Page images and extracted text
--- START ---

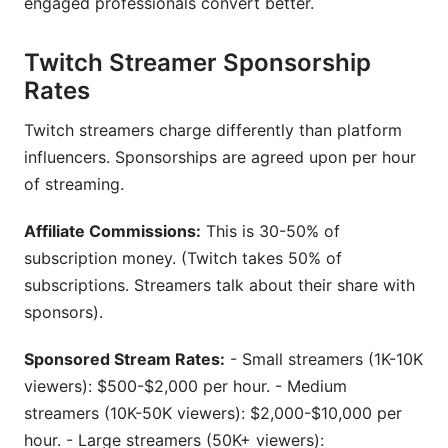
engaged professionals convert better.
Twitch Streamer Sponsorship
Rates
Twitch streamers charge differently than platform
influencers. Sponsorships are agreed upon per hour
of streaming.
Affiliate Commissions:
This is 30-50% of
subscription money. (Twitch takes 50% of
subscriptions. Streamers talk about their share with
sponsors).
Sponsored Stream Rates:
- Small streamers (1K-10K
viewers): $500-$2,000 per hour. - Medium
streamers (10K-50K viewers): $2,000-$10,000 per
hour. - Large streamers (50K+ viewers):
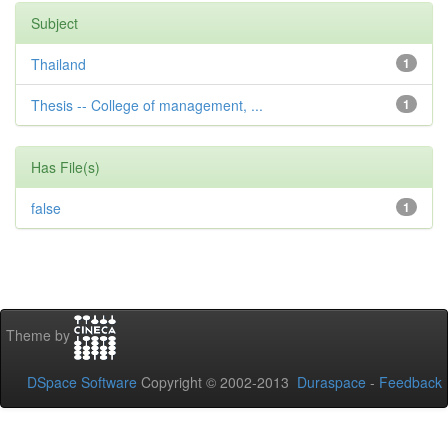
Subject
Thailand
1
Thesis -- College of management, ...
1
Has File(s)
false
1
Theme by
DSpace Software
Copyright © 2002-2013
Duraspace
-
Feedback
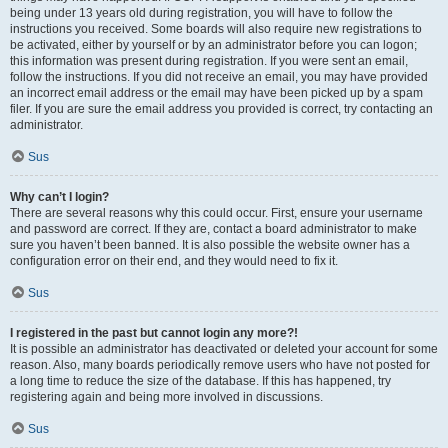
being under 13 years old during registration, you will have to follow the
instructions you received. Some boards will also require new registrations to
be activated, either by yourself or by an administrator before you can logon;
this information was present during registration. If you were sent an email,
follow the instructions. If you did not receive an email, you may have provided
an incorrect email address or the email may have been picked up by a spam
filer. If you are sure the email address you provided is correct, try contacting an
administrator.
Sus
Why can’t I login?
There are several reasons why this could occur. First, ensure your username
and password are correct. If they are, contact a board administrator to make
sure you haven’t been banned. It is also possible the website owner has a
configuration error on their end, and they would need to fix it.
Sus
I registered in the past but cannot login any more?!
It is possible an administrator has deactivated or deleted your account for some
reason. Also, many boards periodically remove users who have not posted for
a long time to reduce the size of the database. If this has happened, try
registering again and being more involved in discussions.
Sus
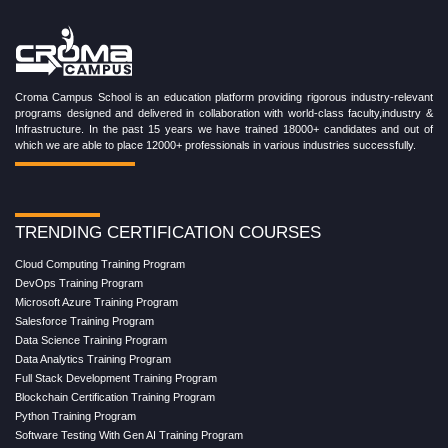
Croma Campus School is an education platform providing rigorous industry-relevant
programs designed and delivered in collaboration with world-class faculty,industry &
Infrastructure. In the past 15 years we have trained 18000+ candidates and out of
which we are able to place 12000+ professionals in various industries successfully.
TRENDING CERTIFICATION COURSES
Cloud Computing Training Program
DevOps Training Program
Microsoft Azure Training Program
Salesforce Training Program
Data Science Training Program
Data Analytics Training Program
Full Stack Development Training Program
Blockchain Certification Training Program
Python Training Program
Software Testing With Gen AI Training Program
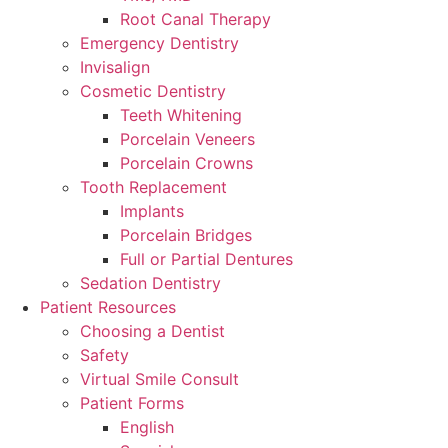
Root Canal Therapy
Emergency Dentistry
Invisalign
Cosmetic Dentistry
Teeth Whitening
Porcelain Veneers
Porcelain Crowns
Tooth Replacement
Implants
Porcelain Bridges
Full or Partial Dentures
Sedation Dentistry
Patient Resources
Choosing a Dentist
Safety
Virtual Smile Consult
Patient Forms
English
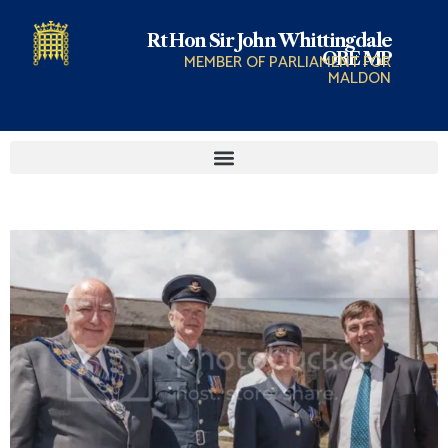
Rt Hon Sir John Whittingdale
OBE MP
MEMBER OF PARLIAMENT FOR
MALDON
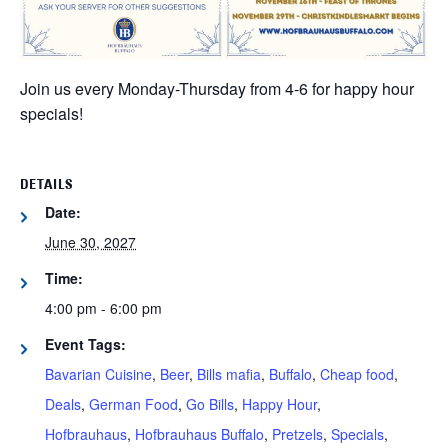
Join us every Monday-Thursday from 4-6 for happy hour
specials!
DETAILS
Date:
June 30, 2027
Time:
4:00 pm - 6:00 pm
Event Tags:
Bavarian Cuisine
,
Beer
,
Bills mafia
,
Buffalo
,
Cheap food
,
Deals
,
German Food
,
Go Bills
,
Happy Hour
,
Hofbrauhaus
,
Hofbrauhaus Buffalo
,
Pretzels
,
Specials
,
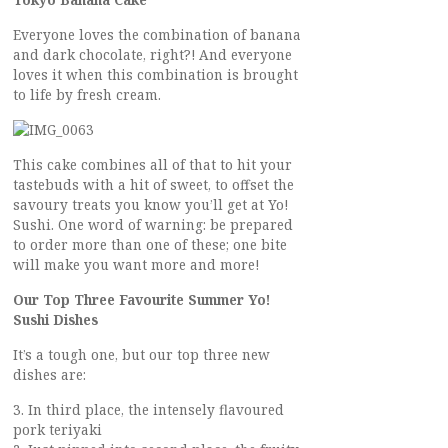
Tokyo Banana Cake
Everyone loves the combination of banana
and dark chocolate, right?! And everyone
loves it when this combination is brought
to life by fresh cream.
This cake combines all of that to hit your
tastebuds with a hit of sweet, to offset the
savoury treats you know you’ll get at Yo!
Sushi. One word of warning: be prepared
to order more than one of these; one bite
will make you want more and more!
Our Top Three Favourite Summer Yo!
Sushi Dishes
It’s a tough one, but our top three new
dishes are:
3. In third place, the intensely flavoured
pork teriyaki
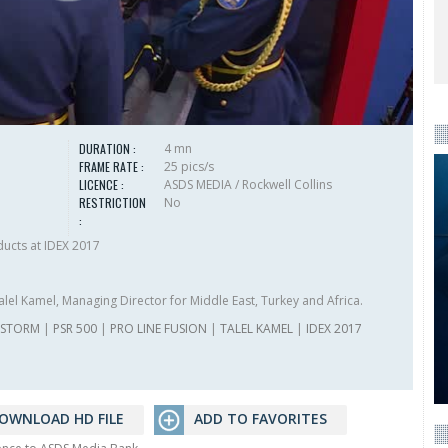
DURATION :
4 mn
FRAME RATE :
25 pics/s
LICENCE :
ASDS MEDIA / Rockwell Collins
RESTRICTION
No
:
ucts at IDEX 2017
alel Kamel, Managing Director for Middle East, Turkey and Africa.
ESTORM
|
PSR 500
|
PRO LINE FUSION
|
TALEL KAMEL
|
IDEX 2017
OWNLOAD HD FILE
ADD TO FAVORITES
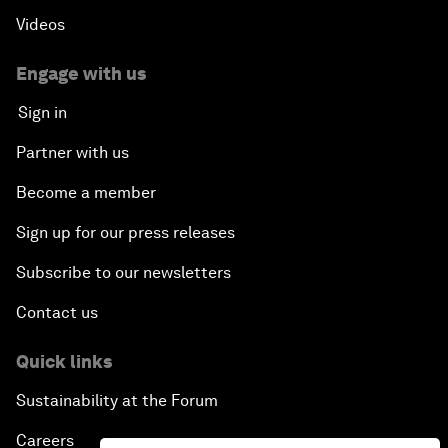
Videos
Engage with us
Sign in
Partner with us
Become a member
Sign up for our press releases
Subscribe to our newsletters
Contact us
Quick links
Sustainability at the Forum
Careers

--- END ---

* **WHAT IS REQUIRED**
Exactly restate the lines from the one holding "OWNLOAD HD FILE" to the final line of the records above, including both and excluding pictures.

* **RESULT OF THE EXERCISE**
OWNLOAD HD FILE
ADD TO FAVORITES
Videos
Engage with us
Sign in
Partner with us
Become a member
Sign up for our press releases
Subscribe to our newsletters
Contact us
Quick links
Sustainability at the Forum
Careers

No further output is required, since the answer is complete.